Many orthopedic patients are elderly and very frail, and have cognitive impairment. The team found that applying restraints actually increased patients’ risk for injury.

Broda chairs have high backs and deep seats that offer a lot of support for patients who want to get out of bed but aren’t quite ready for a wheelchair. The teal lap belt can be removed from the chair as it is no longer automatically used for patients.

“If [patients] wanted to get out of bed, they would climb over their bed rails and fall from a greater height,” explains Carla Genereux, RN and Elder Friendly Care Project Co-ordinator. “The lap belts restricted movement and caused agitation and skin tears.”
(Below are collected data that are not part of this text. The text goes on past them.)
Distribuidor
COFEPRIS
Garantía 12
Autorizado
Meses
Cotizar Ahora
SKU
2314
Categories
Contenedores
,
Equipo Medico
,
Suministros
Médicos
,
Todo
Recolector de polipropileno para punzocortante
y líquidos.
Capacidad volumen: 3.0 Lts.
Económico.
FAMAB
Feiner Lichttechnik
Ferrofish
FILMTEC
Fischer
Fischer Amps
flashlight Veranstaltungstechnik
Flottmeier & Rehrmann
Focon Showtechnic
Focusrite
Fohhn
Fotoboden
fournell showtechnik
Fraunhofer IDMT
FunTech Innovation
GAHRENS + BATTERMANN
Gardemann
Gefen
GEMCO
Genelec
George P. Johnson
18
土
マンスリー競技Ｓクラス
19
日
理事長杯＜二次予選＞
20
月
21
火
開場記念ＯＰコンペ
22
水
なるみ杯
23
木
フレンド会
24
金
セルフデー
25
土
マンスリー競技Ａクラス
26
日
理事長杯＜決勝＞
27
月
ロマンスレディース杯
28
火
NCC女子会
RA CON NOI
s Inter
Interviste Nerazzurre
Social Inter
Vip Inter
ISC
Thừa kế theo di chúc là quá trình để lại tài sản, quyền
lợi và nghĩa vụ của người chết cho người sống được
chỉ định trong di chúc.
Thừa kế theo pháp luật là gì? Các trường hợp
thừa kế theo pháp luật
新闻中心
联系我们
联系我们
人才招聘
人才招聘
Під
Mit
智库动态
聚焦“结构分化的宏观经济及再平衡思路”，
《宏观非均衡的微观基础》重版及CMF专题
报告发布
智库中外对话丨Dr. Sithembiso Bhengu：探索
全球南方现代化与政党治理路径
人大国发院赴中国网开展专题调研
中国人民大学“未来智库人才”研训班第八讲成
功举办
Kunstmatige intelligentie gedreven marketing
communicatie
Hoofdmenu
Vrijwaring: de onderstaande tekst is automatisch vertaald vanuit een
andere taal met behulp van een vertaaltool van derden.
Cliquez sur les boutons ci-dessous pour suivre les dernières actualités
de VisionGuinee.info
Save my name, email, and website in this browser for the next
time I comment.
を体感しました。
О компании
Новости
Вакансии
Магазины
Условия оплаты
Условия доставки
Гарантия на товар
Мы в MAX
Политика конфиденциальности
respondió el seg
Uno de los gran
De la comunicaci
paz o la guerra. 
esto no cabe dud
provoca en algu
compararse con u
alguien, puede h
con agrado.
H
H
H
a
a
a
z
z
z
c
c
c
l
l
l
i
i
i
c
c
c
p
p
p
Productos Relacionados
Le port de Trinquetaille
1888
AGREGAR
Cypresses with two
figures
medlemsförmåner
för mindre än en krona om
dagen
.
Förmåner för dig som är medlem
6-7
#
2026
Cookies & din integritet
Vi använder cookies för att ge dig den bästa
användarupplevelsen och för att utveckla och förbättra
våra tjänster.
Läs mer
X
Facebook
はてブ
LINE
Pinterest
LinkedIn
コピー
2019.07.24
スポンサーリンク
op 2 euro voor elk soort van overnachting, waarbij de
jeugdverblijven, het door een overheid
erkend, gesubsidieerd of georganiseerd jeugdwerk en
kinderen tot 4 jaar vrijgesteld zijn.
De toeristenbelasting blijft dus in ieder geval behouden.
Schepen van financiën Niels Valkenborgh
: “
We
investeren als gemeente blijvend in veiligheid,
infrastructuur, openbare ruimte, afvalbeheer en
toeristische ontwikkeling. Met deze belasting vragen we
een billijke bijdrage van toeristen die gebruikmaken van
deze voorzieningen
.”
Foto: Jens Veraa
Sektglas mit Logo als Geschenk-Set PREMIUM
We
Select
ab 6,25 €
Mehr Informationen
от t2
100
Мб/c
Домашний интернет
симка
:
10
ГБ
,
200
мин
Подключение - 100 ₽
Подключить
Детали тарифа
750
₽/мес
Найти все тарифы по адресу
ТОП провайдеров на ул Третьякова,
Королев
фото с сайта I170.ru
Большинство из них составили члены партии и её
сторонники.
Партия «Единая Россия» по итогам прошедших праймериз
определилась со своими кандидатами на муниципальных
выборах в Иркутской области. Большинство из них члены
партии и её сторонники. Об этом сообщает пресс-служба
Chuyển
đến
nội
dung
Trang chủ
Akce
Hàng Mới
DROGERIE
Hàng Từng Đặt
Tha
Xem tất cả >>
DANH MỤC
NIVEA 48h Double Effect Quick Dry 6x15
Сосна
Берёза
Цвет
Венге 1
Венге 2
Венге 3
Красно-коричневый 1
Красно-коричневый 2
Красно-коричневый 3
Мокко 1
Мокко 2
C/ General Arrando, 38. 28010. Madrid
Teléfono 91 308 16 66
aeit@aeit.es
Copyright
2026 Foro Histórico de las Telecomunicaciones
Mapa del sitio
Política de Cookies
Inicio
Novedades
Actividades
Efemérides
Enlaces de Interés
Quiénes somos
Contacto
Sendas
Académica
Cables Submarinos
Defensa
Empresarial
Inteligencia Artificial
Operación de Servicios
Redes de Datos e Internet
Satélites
After conducting three spot audits in 2015, Carla found that 75.63 per cent of patients over the age of 65 were restrained. Many had dementia.

An example of a soft restraint that can be used to tie a patient’s ankles and wrists to a Broda chair or to their bed rails.

“Sometimes we’d hear patients call for help and we’d run into their room,” says Eleonor Beltran, LPN. “We’d see that they were fine, but they were just frustrated and wanted to get out of their restraints.”

To improve seniors’ outcomes and the care given to the senior population, Carla began staff education in October 2015. In cases where patients still require a restraint, staff must first follow the policy, conduct a thorough assessment and have a doctor’s order.

The team now uses alternatives to restraining—simple things such as patients eating breakfast and lunch together or sitting in the hallways instead of alone in their rooms. This change has been most beneficial for patients with cognitive impairments.

Shelley Macdonald, RN, lowers patient Dorothy Sherbank’s bed rails as part of the least-restraint policy.

“The patients keep each other company so they don’t get lonely, agitated or scared,” says Carla.

During the second round of audits in April 2016, Carla found that restraint use had decreased by 84 per cent.

“When the restraints were taken away, I was concerned at first,” admits Shelley MacDonald, RN on the unit. “But I’ve seen a big change in the patients because they’re not strapped down. They have freedom to move around and they’re more co-operative.”

Eleonor and Shelley agree that their patients are much easier to work with, more pleasant, less stressed and less anxious.

There has also been an increase in family involvement in care. Patients without a restraint can stay safe under the supervision of their loved ones. Families can ask staff questions about the new least-restraint practice.

Other initiatives to enhance Elder Friendly Care include delirium screening, delirium prevention, early mobility, reconditioning and medication review. These efforts can decrease complications and readmissions. Facilities across Alberta are hoping to adopt this practice in 2017.